Not blindly. If your current weight is far above your IBW, moving toward it is generally reasonable — but stop when you feel good and your health markers (blood pressure, blood sugar, energy, sleep) are where you want them. If your IBW falls below a BMI of 20, you may be under-fueling by chasing it. Use IBW as a rough compass, not a destination pin.
How does IBW compare to a healthy BMI range?
The calculator shows both. The healthy BMI range (18.5–24.9) is a wider band and is derived directly from your exact height, not from a rounded "inches over 5 feet" approximation. For most adults the IBW formulas land somewhere in the lower half of the healthy BMI range. If you are already inside the BMI range, you are in a sensible zone regardless of which IBW number you prefer.
Do these formulas work for very tall or very short people?
Less well. The formulas were calibrated around people near the middle of the adult height distribution. At heights below 5 ft (152 cm) they extrapolate downward and can produce implausibly small numbers; we clamp the "inches over 5 feet" input at −12 and display a warning. At very tall heights (over 200 cm) they are also less reliable. Use BMI or body-fat-based targets instead at the extremes.
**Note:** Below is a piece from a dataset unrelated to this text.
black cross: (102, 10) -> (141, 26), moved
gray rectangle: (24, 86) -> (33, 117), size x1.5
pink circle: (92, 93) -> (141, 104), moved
Does IBW account for muscle mass?
No. A muscular athlete will weigh more than their IBW without being overweight. This is the same limitation as BMI — neither measure distinguishes muscle from fat. If you lift weights seriously, use body fat percentage rather than IBW as your primary reference point.
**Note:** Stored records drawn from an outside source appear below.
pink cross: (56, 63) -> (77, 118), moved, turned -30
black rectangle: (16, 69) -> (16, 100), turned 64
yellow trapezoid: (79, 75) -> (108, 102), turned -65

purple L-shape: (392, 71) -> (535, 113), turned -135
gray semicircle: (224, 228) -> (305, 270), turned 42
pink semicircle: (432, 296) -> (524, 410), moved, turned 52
What about body frame size — small, medium, large?
The Hamwi formula in particular was sometimes adjusted by frame size (±10% for small or large frames). Frame-size definitions are subjective and rarely used consistently, so we do not apply that adjustment here. The spread between the four formulas in our table gives you an implicit frame-size window: the lower value is appropriate for smaller frames, the higher one for larger frames.
Is this a substitute for medical advice?
No. This calculator is an informational tool. Weight targets should be discussed with a qualified clinician if you have a medical condition, are pregnant or breastfeeding, are under 18 or over 65, are recovering from an eating disorder, or are preparing for a competitive sport. Do not use IBW as the sole basis for a weight-loss or weight-gain plan.